A Canadian governmental review panel approved a proposal from energy giant Enbridge on Thursday to soon begin construction of the Northern Gateway tar sands pipeline, sparking outrage across the country and promises for further protests.
The pipeline has been the source of a large protest movement by environmental and indigenous rights groups throughout the year who say the pipeline will bring inevitable oil spills to pristine habitats and illegally encroach on First Nations’ lands.
The board’s decision does not immediately finalize the approval process, given the numerous conditions placed on the approval such as a requirement for Enbridge to have $950 million in liability coverage and “‘unfettered access’ to $100 million within 10 business days of a large spill from any component of the project,” the Montreal Gazette reports.

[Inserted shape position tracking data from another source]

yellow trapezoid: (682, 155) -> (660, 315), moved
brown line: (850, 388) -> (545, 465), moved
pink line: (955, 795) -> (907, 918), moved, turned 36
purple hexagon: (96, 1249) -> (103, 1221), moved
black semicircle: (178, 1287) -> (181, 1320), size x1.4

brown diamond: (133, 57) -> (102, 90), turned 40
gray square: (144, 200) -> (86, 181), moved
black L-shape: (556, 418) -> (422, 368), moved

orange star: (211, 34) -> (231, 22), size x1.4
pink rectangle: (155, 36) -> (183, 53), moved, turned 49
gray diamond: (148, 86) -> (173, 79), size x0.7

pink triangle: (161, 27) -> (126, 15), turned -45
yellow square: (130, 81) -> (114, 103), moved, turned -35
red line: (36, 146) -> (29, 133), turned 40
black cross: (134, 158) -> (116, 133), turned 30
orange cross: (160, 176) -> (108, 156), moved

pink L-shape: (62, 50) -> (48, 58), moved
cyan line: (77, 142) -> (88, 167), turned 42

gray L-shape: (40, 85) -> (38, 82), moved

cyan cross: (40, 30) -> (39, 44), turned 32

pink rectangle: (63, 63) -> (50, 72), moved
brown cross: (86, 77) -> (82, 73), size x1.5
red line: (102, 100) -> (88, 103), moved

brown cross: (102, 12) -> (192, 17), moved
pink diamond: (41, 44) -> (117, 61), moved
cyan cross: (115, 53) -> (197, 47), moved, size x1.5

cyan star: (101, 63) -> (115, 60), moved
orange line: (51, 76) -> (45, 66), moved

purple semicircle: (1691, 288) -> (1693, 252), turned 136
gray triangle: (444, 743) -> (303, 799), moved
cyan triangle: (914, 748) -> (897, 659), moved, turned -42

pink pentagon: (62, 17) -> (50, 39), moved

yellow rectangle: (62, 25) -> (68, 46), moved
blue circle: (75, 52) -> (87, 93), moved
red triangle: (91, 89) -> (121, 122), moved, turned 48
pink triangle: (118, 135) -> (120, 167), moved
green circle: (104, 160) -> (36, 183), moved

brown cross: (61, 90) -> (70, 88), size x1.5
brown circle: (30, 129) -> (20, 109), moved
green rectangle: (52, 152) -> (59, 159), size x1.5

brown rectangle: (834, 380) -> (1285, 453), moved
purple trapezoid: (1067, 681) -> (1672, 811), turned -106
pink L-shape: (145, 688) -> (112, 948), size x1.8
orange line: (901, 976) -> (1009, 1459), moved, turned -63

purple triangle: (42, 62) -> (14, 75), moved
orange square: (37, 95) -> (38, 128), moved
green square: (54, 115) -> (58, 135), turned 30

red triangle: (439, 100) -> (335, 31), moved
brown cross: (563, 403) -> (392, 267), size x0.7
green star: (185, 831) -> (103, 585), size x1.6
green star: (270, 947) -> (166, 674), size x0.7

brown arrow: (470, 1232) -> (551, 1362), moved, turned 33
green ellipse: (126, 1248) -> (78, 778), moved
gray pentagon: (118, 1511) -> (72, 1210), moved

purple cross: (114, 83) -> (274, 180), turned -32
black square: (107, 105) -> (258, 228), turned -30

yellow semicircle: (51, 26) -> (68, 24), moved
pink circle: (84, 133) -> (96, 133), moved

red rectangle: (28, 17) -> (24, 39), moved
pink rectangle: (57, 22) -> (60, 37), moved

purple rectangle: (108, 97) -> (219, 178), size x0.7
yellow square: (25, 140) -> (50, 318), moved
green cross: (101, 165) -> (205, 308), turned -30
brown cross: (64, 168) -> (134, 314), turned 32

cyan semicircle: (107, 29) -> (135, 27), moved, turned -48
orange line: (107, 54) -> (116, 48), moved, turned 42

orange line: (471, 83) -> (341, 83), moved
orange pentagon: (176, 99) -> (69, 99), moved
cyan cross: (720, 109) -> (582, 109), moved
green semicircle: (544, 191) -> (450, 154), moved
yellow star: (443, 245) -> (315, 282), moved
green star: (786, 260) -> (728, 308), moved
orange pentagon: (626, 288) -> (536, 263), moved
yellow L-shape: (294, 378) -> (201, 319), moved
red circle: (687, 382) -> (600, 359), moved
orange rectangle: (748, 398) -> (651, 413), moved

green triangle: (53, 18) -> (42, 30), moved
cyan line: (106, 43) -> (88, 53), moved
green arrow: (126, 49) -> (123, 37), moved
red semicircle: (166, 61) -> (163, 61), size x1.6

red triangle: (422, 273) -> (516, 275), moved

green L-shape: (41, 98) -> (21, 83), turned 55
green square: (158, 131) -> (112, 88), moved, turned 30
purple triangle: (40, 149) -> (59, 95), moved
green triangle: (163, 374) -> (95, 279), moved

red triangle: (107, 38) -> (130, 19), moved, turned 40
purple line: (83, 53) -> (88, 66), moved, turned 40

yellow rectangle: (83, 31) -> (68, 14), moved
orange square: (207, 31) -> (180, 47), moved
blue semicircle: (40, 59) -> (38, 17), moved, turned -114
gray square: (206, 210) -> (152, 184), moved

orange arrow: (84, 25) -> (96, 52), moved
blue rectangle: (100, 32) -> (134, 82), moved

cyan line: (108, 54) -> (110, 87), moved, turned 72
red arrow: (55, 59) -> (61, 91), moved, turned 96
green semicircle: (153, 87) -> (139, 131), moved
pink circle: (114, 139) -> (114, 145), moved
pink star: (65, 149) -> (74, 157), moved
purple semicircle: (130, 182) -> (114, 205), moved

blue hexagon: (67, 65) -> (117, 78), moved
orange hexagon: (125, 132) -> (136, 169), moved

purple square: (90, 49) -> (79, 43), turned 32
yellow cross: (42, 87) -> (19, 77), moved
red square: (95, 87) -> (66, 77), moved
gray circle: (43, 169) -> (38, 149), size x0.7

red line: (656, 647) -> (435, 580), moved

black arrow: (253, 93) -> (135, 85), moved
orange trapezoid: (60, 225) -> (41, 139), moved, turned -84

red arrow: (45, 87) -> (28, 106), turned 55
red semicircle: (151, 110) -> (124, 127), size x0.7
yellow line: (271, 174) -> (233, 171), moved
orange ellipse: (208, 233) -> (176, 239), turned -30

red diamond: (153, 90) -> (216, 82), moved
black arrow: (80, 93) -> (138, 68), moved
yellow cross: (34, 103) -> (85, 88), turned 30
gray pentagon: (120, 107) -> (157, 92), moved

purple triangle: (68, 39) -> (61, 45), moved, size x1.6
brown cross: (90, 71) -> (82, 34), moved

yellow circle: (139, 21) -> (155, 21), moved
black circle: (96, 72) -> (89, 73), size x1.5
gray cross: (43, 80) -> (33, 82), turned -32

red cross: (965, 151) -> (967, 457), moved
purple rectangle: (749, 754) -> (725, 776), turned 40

But the final approval of the pipeline, along with the panel’s required conditions, will now go to the Canadian Cabinet of the federal government, chaired by fossil fuel friendly Prime Minister Stephen Harper, which has six months to decide on the matter.
“If there ever was or could be a pipeline that the NEB could have turned away from on the basis of a social consensus of Canadians, surely Gateway was that pipeline,” writes Fred Wilson at Rabble.ca. “But the NEB has just proven that it cares not a whit about how Canadians define the public interest. The NEB really has only one constituency that it considers relevant; that being, of course, the oil and gas industry.”
However opposition groups vow that the fight against the tar sands pipeline is far from over.